Charles Pourtales Golightly (1807–1885) was an Anglican clergyman and religious writer.
Golightly was born on 23 May 1807, the second son of William Golightly of Ham, Surrey, gentleman, by his wife, Frances Dodd. His mother's mother, Aldegunda, was granddaughter of Charles de Pourtalès, 'a distinguished member of an ancient and honourable Huguenot family.' He was educated at Eton College. In his youth he travelled in Europe, visited Rome, seeing there 'a good deal of certain cardinals, and entering into their characters and their politics.' He matriculated 4 March 1824 at Oriel College, Oxford, where he proceeded as B.A. in 1828, M.A. in 1830. His attainments would have justified his election to a fellowship, but as his private property was thought to be a disqualification he took curacies at Penshurst, Kent, and afterwards at Godalming, Surrey.
In 1836, when the chapel of Littlemore, near Oxford, was almost finished, it was suggested that Golightly's means would enable him to take it without an endowment. Golightly entered into the scheme with enthusiasm, and bought one of the curious old houses in Holywell Street, Oxford. A single sermon led, however, to a disagreement with John Henry, later Cardinal Newman, the then vicar of St. Mary's, Oxford, to which Littlemore had been an adjunct, and their official connection, though they had been acquaintances from early youth, at once ceased. In this house he remained for the rest of his life, keenly interested in church matters, and struggling against the spread of what he deemed Romanism.
For some time he was curate of Headington; he held the miserably endowed vicarage of Baldon Toot, and he occasionally officiated in the church of St. Peter in the East, Oxford, for Hamilton, afterwards bishop of Salisbury. He was a thorough student of theology and history. His religious views were those of Hooker, and he gloried in the traditions of the old high church party, but his hatred of Romanism, deepened by his Huguenot descent, made him a fierce opponent of ritualism. Even opponents admitted his deep religious feelings and his frank fearlessness. He was friendly with men of every division of thought, and his charity was unbounded and unostentatious.
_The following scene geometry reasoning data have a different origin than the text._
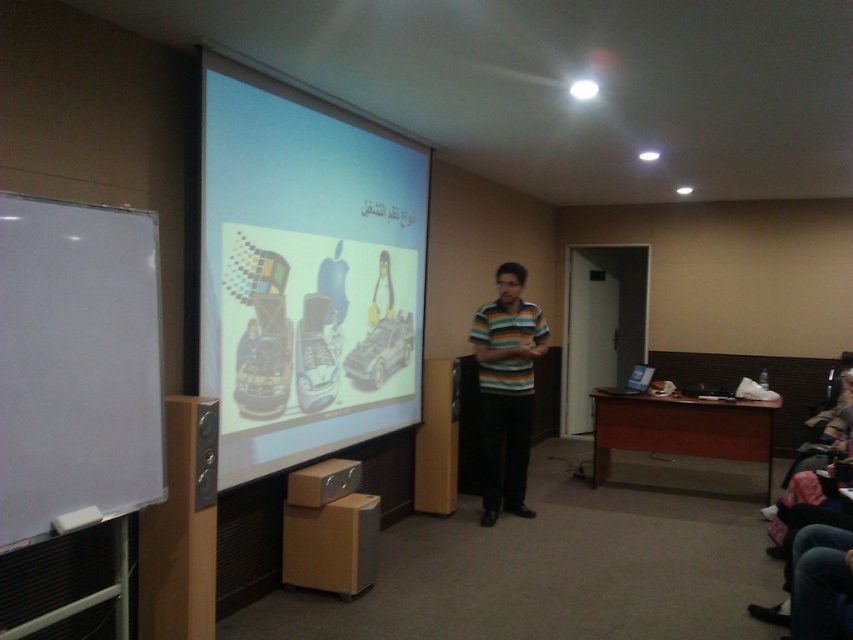 You are an attendee at the presentation and need to take a photo of the white matte projection screen at center. You are currently standing 1.5 meters away from the striped cotton shirt at center. Can you take the photo without moving closer to the screen?

The white matte projection screen at center is 1.06 meters from the striped cotton shirt at center. Since you are 1.5 meters away from the shirt, you are 2.56 meters away from the screen. This distance may be too far for a clear photo, so moving closer would improve the quality.

You are an attendee at the presentation. The presenter is standing in front of the white matte projection screen at center and the striped cotton shirt at center. Which object is closer to you?

The white matte projection screen at center is closer to you since it is in front of the striped cotton shirt at center.

You are an event organizer planning to set up a new projector. The projector requires the screen to be at least twice the size of the presenter wearing the striped cotton shirt at center. Based on the scene, will the white matte projection screen at center meet this requirement?

The white matte projection screen at center is larger in size than striped cotton shirt at center, but it is not specified how much larger. Since the requirement is to be at least twice the size, we cannot confirm if it meets the requirement without exact measurements. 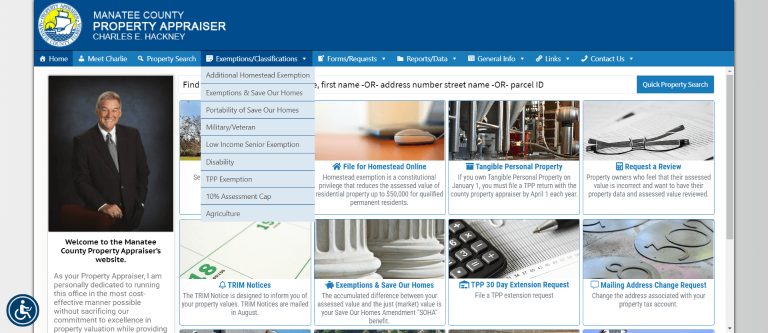 This screenshot has width=768, height=333. What are the coordinates of `chair back` in the screenshot? It's located at (84, 218). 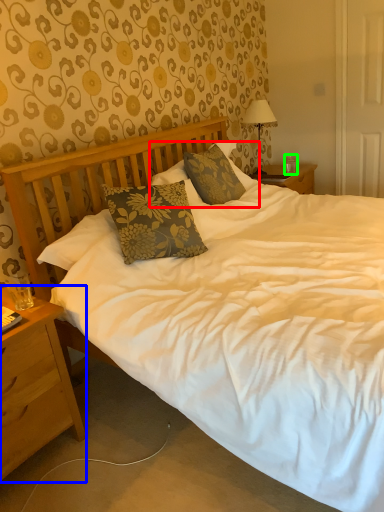 Question: Which object is the farthest from pillow (highlighted by a red box)? Choose among these: nightstand (highlighted by a blue box) or coffee cup (highlighted by a green box).

Choices:
 (A) nightstand
 (B) coffee cup

Answer: (B) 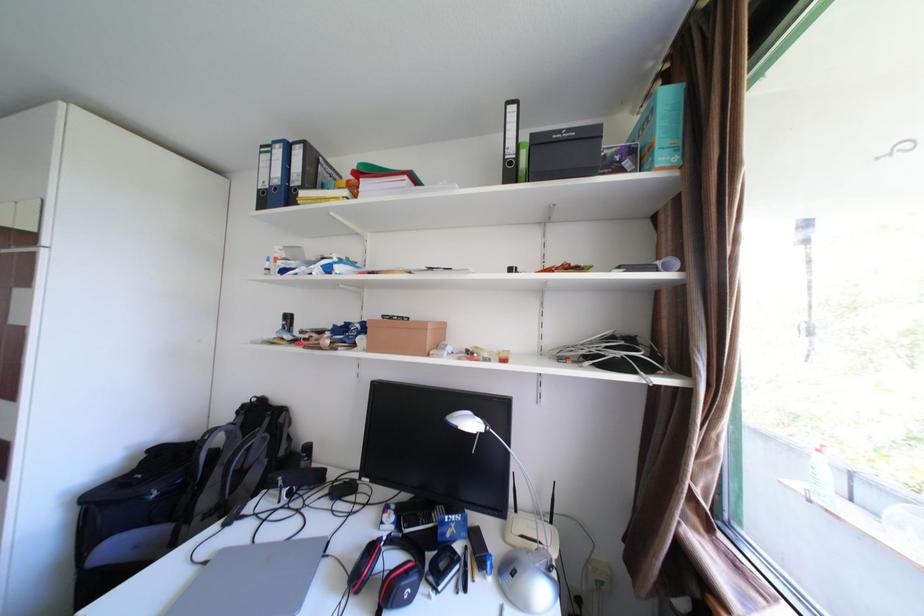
He was full of anecdote, heightened by much dryness of wit, and was always accessible. For the last three years of his life he was haunted by painful illusions, and his death was a release from pain. He died on Christmas Day 1885, and was buried in Holywell cemetery, near Magdalen College, Oxford. Edward Meyrick Goulburn, dean of Norwich reprinted, 'with additions and a preface, from the "Guardian" of 13 Jan. 1886' his reminiscences of Golightly. An auction catalogue of his furniture and library was issued in February 1886.
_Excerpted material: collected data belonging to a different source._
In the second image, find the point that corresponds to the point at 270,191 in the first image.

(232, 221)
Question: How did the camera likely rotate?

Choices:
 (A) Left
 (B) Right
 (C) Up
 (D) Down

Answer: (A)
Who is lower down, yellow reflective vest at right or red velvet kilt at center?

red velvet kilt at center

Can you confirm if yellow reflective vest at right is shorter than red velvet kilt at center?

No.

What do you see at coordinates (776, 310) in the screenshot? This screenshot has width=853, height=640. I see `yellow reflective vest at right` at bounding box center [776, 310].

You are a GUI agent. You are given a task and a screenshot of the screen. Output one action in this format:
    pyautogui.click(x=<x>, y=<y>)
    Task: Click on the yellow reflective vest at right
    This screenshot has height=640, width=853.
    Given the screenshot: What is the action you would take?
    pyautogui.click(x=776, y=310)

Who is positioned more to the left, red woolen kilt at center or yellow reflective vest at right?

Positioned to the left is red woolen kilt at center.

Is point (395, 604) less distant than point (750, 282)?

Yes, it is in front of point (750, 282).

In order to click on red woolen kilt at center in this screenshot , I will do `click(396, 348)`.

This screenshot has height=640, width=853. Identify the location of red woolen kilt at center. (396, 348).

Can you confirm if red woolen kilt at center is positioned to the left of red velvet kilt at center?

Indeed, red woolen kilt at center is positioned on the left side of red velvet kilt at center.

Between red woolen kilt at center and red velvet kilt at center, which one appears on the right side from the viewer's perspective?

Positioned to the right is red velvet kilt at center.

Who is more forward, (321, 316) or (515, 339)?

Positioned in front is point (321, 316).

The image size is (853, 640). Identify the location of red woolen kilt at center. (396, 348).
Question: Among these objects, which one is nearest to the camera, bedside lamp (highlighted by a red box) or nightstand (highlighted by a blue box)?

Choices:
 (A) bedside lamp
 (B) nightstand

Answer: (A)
All his publications were controversial. They comprise:
In the same year (1878) Golightly reissued in separate form, and with his name, his 'Brief Account of Romeward Movement in Days of Laud.' The attack on Cuddesdon College was the subject of pp. 358–66, 415–18, vol. ii. of the 'Life of Bishop Wilberforce,’ and Golightly retorted with 'A Letter to the Very Reverend the Dean of Ripon, containing Strictures on the Life of Bishop Wilberforce,’ 1881.